**WORK REQUIRED:**
Which of the lines below hold "marknaden"? Please return each one.
=== Section Start ===
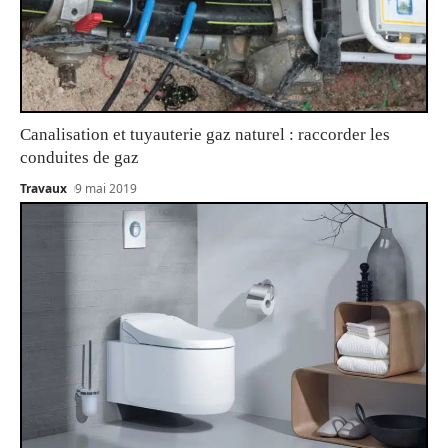
Canalisation et tuyauterie gaz naturel : raccorder les
conduites de gaz
Travaux
9 mai 2019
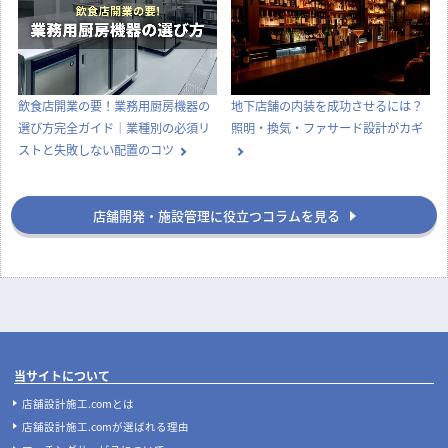
飲食店開業の要！業務用厨房機器の
地下店舗の内装を成功させるには？
選び方完全ガイド｜業種別の必須リ
照明・換気・ファサード設計がカギ
ストと失敗しない配置のコツ
店舗開発・施設管理に役立つコラムを見る
当サイトについて
店舗設計施工.comとは
店舗設計施工.comが選ばれる理由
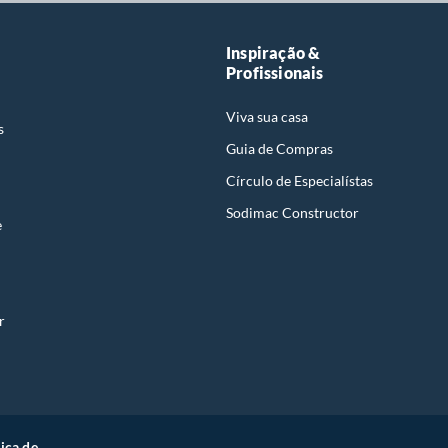
Inspiração &
Profissionais
Viva sua casa
s
Guia de Compras
Círculo de Especialístas
Sodimac Constructor
e
r
tica de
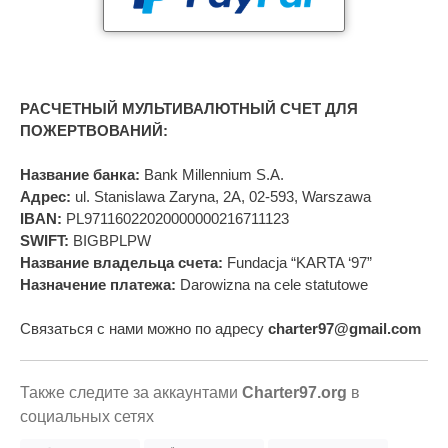
РАСЧЕТНЫЙ МУЛЬТИВАЛЮТНЫЙ СЧЕТ ДЛЯ
ПОЖЕРТВОВАНИЙ:
Название банка:
Bank Millennium S.A.
Адрес:
ul. Stanislawa Zaryna, 2A, 02-593, Warszawa
IBAN:
PL97116022020000000216711123
SWIFT:
BIGBPLPW
Название владельца счета:
Fundacja “KARTA ‘97”
Назначение платежа:
Darowizna na cele statutowe
Связаться с нами можно по адресу
charter97@gmail.com
Также следите за аккаунтами
Charter97.org
в
социальных сетях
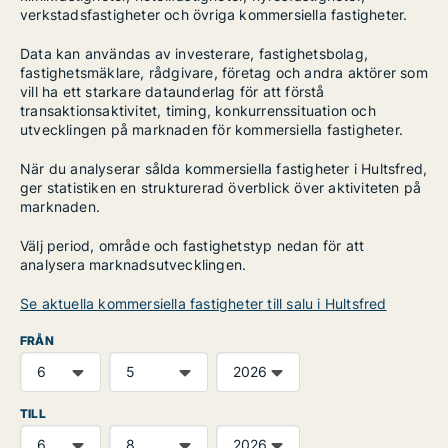
verkstadsfastigheter och övriga kommersiella fastigheter.
Data kan användas av investerare, fastighetsbolag,
fastighetsmäklare, rådgivare, företag och andra aktörer som
vill ha ett starkare dataunderlag för att förstå
transaktionsaktivitet, timing, konkurrenssituation och
utvecklingen på marknaden för kommersiella fastigheter.
När du analyserar sålda kommersiella fastigheter i Hultsfred,
ger statistiken en strukturerad överblick över aktiviteten på
marknaden.
Välj period, område och fastighetstyp nedan för att
analysera marknadsutvecklingen.
Se aktuella kommersiella fastigheter till salu i Hultsfred
FRÅN
TILL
=== Section End ===
**SOLUTION TO THIS EXERCISE:**
utvecklingen på marknaden för kommersiella fastigheter.
marknaden.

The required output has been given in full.